Evet Türkiye, son yıllarda dış politikada pik yaptı. Sahadaki ve masadaki güçlü, kararlı, tuttuğunu koparan, usulünce lafı gediğine koyan, hızlı ve insan odaklı elçilik işleyişine kavuşan dış politikamız hem muhatabı olduğumuz ülkeye hem de o ülkedeki vatandaşlarımıza gücümüzü fazlasıyla yansıttı... Ve bu yansıma ile pek çok ülkenin güveni kazanıldı. Sanırım şimdi sıra ‘içerideki güvenlerin’ sağlanmasına sıra geldi!
Öncelikle şunu söyleyeyim; Erdoğan çok zeki bir adam!
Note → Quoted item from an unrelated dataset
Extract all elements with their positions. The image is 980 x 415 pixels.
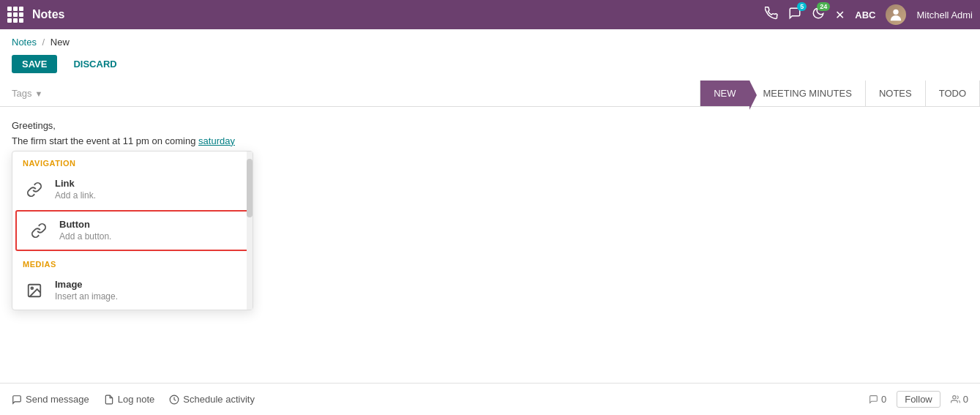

Gören-duyan-bilen fakat sabrını ve sükunetini kaybetmeden zamanı gelene kadar beklemeyi bilen, bir adım atmadan onlarca yıl sonrasını düşünen, karşısındakine bakışıyla bile güç ve güven veren, iyiliği de nankörlüğü de asla unutmayan, eksiyi ve artıyı doğru tartan bir adam...
Şimdi gelelim Cumhurbaşkanı Erdoğan’ın elinde tuttuğu ve ekmeyi sabırsızlıkla beklediği tohumun ne olacağını tahmin etmeye.
Erdoğan Türkiye adına ‘hep birlikte’ güçlü kapılardan geçmeyi sağlayacak ‘yeni ve güçlü bir nefes’ alıp haydi bismillah diyecek... Belki de onlarcasına gerek duymadan yanına alacağı üç beş yeni isimle ilerlemek kendisine yeterli olacak... Tüm ihtimalleri masaya koyup değerlendirmek adına kendisine söylenenleri dinlemekle kalmayıp bizzat işin mutfağına girecek ve detayları görmek isteyecek! Aslında Cumhurbaşkanı Erdoğan birkaç ay önce Türkiye tablosunu gördü! Ve gördüğü tablo karşısında elindeki rotaya yeni yeni koordinatlar yükledi.. Erdoğan siyasetin hitabet dilinden tutun da tüm işleyişe ve isimlere format atması gerektiğini anladı!